Almost 100 years since its inception, the Bauhaus school’s progressive design philosophies still permeate our everyday consciousness. The influence of Bauhaus modernism is everywhere – from buildings to products – and their creation is underscored by a sense of simplicity and unity.
As cultural institutions, museums have evolved from being simply repositories of artifacts to being vital resources for the cultural and economic revival of cities. Our proposal develops this notion still further, to using them as strategic tools for urban integration.
The proposed new museum will house art objects created during the school’s Dessau period between 1925 and 1932. Located in Dessau’s City Park, the new building will not only embody the functional and aesthetic sensibilities that the Bauhaus school epitomized, but also create an opportunity to engage with the city.
The City Park has been an important public space since the early 20th century, a ‘green lung’ amidst Dessau’s historic urban fabric. In this setting – of both cultural and civic importance – the addition of the Bauhaus Museum must respect both the spirit of the park and of its relationship with the city.

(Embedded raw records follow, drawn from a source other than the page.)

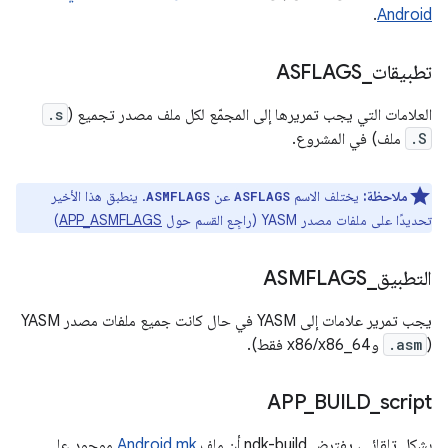
.
Android
تطبيقات
_
ASFLAGS
العلامات التي يجب تمريرها إلى المجمّع لكل ملف مصدر تجميع (
.s
.S
ملف) في المشروع.
ملاحظة:
يختلف الاسم
عن
. ينطبق هذا الأخير
ASMFLAGS
ASFLAGS
تحديدًا على ملفات مصدر YASM (راجِع القسم حول
APP_ASMFLAGS
)
التطبيق
_
ASMFLAGS
يجب تمرير علامات إلى YASM في حال كانت جميع ملفات مصدر YASM
(
.asm
وx86/x86_64 فقط).
APP
_
BUILD
_
script
بشكل تلقائي، يفترض ndk-build أن ملف
Android.mk
موجود على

Our project seeks to create a dialog between the park, the urban plaza, and the surrounding city fabric. The proposal integrates the museum’s functions with the city’s existing access networks, using horizontal and vertical planes expressed in a restrained architectural language, which becomes the backdrop for the public amenity of the City Park.
The new exhibition volume hovers above its public areas, which are positioned on the ground floor along the inner edge of the site, creating a seamless sunken plaza bookended by the post office at one end and residential high-rise blocks at the other. The space to the north will amalgamate itself with Friedrichstraße to form an urban square populated by the museum’s cafeteria and other street-level activities. The linear promenade to the south merges the museum into the park, creating a generous approach that allows users to experience the building from afar before they enter.
So, the proposed ensemble will act as a ‘soft threshold’ between the city and the park, a new public space that is more intimate and better connected to the surrounding public realms, and reveals controlled views of the parkland.
The entrance area, at the juncture of the two volumes, is a transit node that allows people to pass through the building, but without necessarily having to enter the museum itself. The three floors of exhibition spaces can be arranged to allow for a variety of visitor routes, depending on each exhibition’s themes and spatial needs.
The public areas — the visitor center, museum education area, and cafeteria — are all accommodated at the ground level and open onto both the plaza and the park. The logistic service areas are tucked away belowground and independently accessed.
The contrasts inherent in the new museum design are reflected in its materiality. The linear ground-level volumes are visually dark, intended to anchor their public functions into the plaza and to orient the user towards the museum’s principal entrance. The raised exhibition building — which is aligned to Hobuschgaße along one edge and to the post office on the other, choreographing views for pedestrians — is light and translucent, appearing to float freely above the plaza.